_The problem_: State only how many lines below include the string "РУССКОГО".

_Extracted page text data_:

+ + +

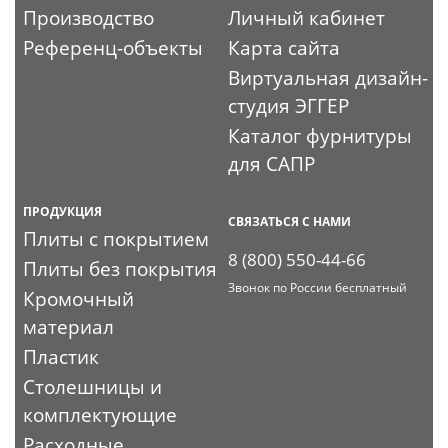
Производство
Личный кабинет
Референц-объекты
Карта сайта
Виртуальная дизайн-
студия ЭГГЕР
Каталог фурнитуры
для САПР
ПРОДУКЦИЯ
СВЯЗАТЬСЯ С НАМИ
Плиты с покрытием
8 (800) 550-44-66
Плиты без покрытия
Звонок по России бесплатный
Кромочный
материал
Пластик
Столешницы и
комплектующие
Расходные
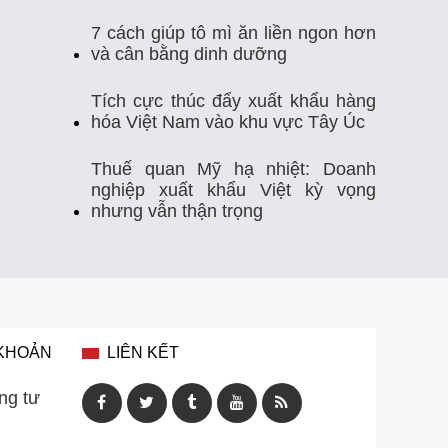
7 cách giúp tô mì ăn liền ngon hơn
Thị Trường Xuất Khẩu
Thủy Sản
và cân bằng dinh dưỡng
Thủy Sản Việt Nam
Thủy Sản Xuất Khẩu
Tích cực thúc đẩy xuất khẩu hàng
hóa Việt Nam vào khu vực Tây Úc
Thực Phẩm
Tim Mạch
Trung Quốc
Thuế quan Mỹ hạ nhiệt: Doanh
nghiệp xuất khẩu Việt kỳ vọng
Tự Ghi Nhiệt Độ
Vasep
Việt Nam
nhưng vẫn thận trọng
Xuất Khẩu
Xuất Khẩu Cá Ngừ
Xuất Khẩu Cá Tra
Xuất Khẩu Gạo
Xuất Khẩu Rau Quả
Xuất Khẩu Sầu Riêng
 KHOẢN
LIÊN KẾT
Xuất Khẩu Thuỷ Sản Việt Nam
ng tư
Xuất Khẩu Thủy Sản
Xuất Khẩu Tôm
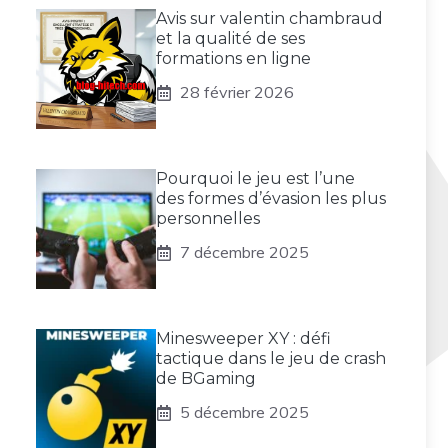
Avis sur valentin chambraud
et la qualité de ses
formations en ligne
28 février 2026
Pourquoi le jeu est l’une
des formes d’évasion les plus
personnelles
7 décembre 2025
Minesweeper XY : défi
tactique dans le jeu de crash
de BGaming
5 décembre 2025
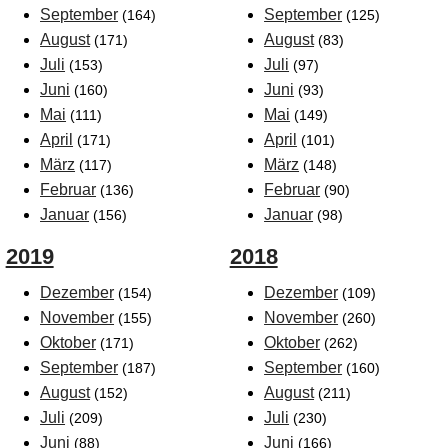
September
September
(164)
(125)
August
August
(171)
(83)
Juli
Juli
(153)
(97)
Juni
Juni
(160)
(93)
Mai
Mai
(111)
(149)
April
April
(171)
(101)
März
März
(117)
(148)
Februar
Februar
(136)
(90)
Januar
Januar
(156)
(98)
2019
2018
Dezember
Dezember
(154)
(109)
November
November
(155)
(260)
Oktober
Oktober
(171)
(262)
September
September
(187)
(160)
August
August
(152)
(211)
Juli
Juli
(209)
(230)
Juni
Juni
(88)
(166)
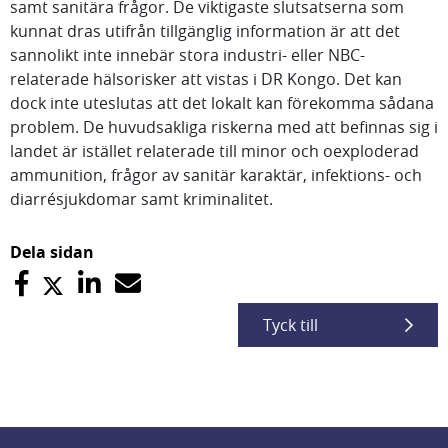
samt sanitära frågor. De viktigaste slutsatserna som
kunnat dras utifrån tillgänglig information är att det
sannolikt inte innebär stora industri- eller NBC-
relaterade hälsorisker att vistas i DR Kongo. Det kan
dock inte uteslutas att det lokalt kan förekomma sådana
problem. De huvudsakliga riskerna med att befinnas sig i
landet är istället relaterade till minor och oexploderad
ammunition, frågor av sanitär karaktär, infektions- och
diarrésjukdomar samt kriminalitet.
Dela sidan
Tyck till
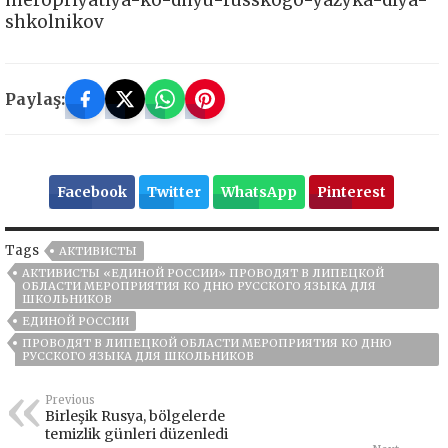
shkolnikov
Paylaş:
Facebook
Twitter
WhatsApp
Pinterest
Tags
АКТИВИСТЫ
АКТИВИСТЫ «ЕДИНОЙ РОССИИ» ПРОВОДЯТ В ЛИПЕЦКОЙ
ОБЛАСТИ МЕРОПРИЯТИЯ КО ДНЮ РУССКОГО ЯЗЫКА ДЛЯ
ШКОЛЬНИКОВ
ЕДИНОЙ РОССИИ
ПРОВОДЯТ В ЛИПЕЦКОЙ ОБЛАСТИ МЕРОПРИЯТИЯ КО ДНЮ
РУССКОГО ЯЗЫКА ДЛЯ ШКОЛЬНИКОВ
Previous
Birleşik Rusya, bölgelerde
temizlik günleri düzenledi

+ + +

_Solution_: 2